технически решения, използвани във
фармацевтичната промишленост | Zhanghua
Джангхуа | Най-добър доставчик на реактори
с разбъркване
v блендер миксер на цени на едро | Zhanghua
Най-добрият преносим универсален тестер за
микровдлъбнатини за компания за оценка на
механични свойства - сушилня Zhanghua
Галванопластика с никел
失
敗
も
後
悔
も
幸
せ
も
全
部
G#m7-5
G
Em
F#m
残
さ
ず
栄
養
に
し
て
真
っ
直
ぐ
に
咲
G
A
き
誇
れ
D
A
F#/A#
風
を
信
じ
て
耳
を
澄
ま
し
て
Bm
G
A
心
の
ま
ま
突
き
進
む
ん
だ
::::::::::
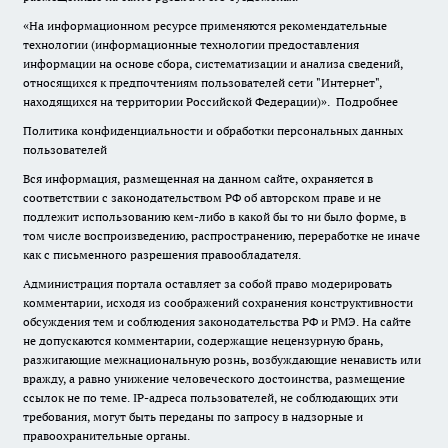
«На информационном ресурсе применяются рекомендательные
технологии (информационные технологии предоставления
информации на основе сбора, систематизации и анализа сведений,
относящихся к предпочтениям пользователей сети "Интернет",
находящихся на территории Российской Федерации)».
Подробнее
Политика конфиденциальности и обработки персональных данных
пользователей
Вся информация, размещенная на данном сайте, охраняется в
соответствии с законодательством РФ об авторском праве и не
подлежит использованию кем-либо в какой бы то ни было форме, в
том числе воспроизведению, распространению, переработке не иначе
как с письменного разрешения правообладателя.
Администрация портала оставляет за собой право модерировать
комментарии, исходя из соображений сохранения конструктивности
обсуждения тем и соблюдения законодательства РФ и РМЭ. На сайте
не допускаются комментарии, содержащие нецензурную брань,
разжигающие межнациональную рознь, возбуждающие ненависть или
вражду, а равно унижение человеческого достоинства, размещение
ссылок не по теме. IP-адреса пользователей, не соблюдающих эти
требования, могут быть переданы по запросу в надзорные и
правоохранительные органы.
::::::::::
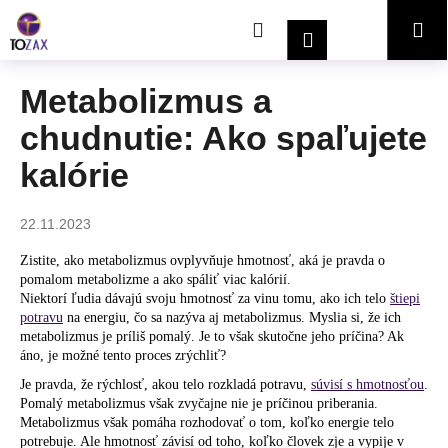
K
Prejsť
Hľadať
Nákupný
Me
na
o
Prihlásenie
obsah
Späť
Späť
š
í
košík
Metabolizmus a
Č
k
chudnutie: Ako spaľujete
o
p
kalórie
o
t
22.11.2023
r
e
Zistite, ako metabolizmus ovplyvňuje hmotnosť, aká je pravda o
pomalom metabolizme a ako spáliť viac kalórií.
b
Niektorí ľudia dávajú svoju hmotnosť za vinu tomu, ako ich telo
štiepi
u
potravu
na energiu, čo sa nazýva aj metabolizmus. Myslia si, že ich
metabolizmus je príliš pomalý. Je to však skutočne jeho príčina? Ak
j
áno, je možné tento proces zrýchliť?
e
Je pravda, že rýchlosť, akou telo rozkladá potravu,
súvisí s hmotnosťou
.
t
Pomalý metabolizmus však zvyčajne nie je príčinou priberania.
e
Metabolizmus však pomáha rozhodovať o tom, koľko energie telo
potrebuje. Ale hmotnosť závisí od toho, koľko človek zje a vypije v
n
::::::::::
_TASK OBJECTIVE_.
Check each line of the listing above for the string "však", then please give the number of lines where it appears and nothing else.

_RESPONSE TO THE TASK_.
3